[Page images and extracted text]

=== Section Start ===

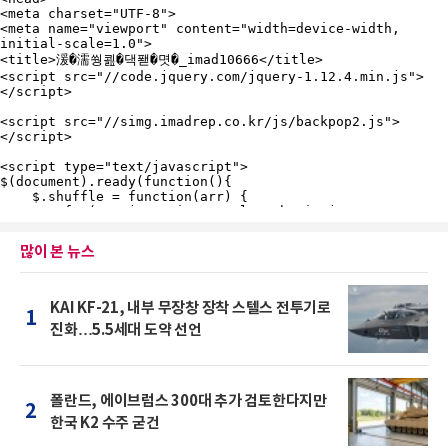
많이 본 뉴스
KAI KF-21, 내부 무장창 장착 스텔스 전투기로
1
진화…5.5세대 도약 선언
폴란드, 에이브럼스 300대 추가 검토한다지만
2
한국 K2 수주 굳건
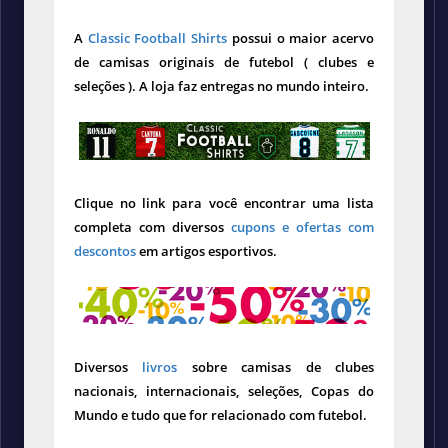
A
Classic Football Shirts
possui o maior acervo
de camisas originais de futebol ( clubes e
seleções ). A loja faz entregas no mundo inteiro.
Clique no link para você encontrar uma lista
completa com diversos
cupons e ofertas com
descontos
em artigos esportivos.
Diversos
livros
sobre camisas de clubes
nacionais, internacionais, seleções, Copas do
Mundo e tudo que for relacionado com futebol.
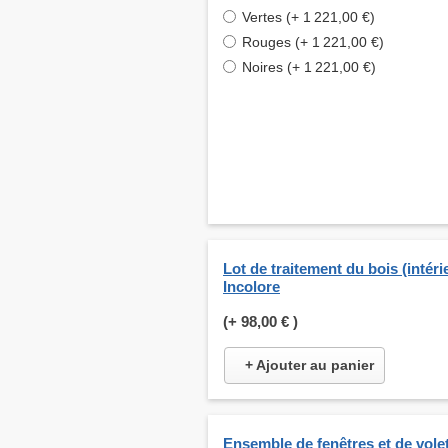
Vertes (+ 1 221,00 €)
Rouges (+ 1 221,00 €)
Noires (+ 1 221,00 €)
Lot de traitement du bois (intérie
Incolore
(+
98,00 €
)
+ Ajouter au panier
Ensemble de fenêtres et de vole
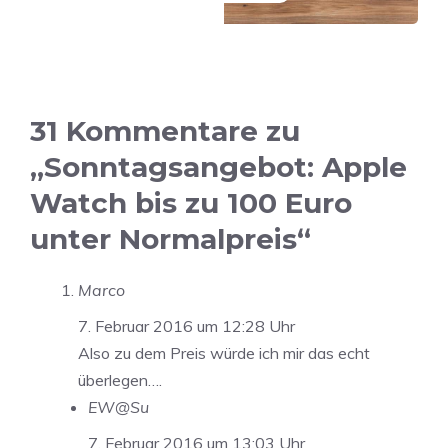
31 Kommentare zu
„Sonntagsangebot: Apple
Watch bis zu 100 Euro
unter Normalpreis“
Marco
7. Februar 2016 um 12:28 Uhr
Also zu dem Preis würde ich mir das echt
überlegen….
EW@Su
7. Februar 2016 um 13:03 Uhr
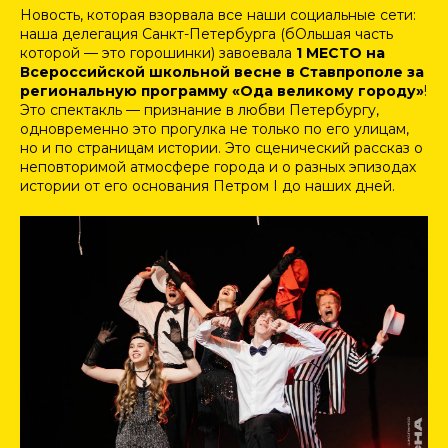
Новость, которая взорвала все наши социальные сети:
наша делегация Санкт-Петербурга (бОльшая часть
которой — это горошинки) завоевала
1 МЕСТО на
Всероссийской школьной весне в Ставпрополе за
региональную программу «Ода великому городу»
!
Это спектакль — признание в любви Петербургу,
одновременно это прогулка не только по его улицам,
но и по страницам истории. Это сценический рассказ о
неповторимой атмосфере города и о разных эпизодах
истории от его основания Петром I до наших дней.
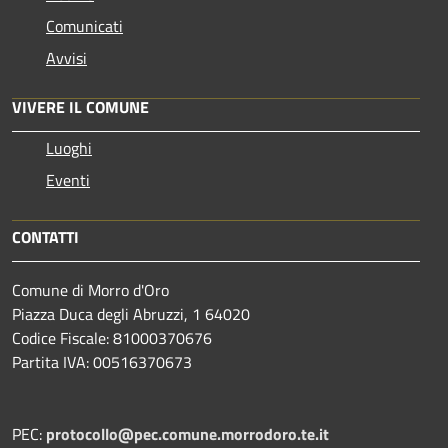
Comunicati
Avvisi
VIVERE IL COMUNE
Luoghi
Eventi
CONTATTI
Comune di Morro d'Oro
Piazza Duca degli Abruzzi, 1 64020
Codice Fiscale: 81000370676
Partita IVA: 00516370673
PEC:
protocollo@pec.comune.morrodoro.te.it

=== Section End ===

Output exactly the lines from the line with "наша делегация Санкт-Петербурга" to the last line of the records, including both, and leave every picture out.

наша делегация Санкт-Петербурга (бОльшая часть
которой — это горошинки) завоевала
1 МЕСТО на
Всероссийской школьной весне в Ставпрополе за
региональную программу «Ода великому городу»
!
Это спектакль — признание в любви Петербургу,
одновременно это прогулка не только по его улицам,
но и по страницам истории. Это сценический рассказ о
неповторимой атмосфере города и о разных эпизодах
истории от его основания Петром I до наших дней.
Comunicati
Avvisi
VIVERE IL COMUNE
Luoghi
Eventi
CONTATTI
Comune di Morro d'Oro
Piazza Duca degli Abruzzi, 1 64020
Codice Fiscale: 81000370676
Partita IVA: 00516370673
PEC:
protocollo@pec.comune.morrodoro.te.it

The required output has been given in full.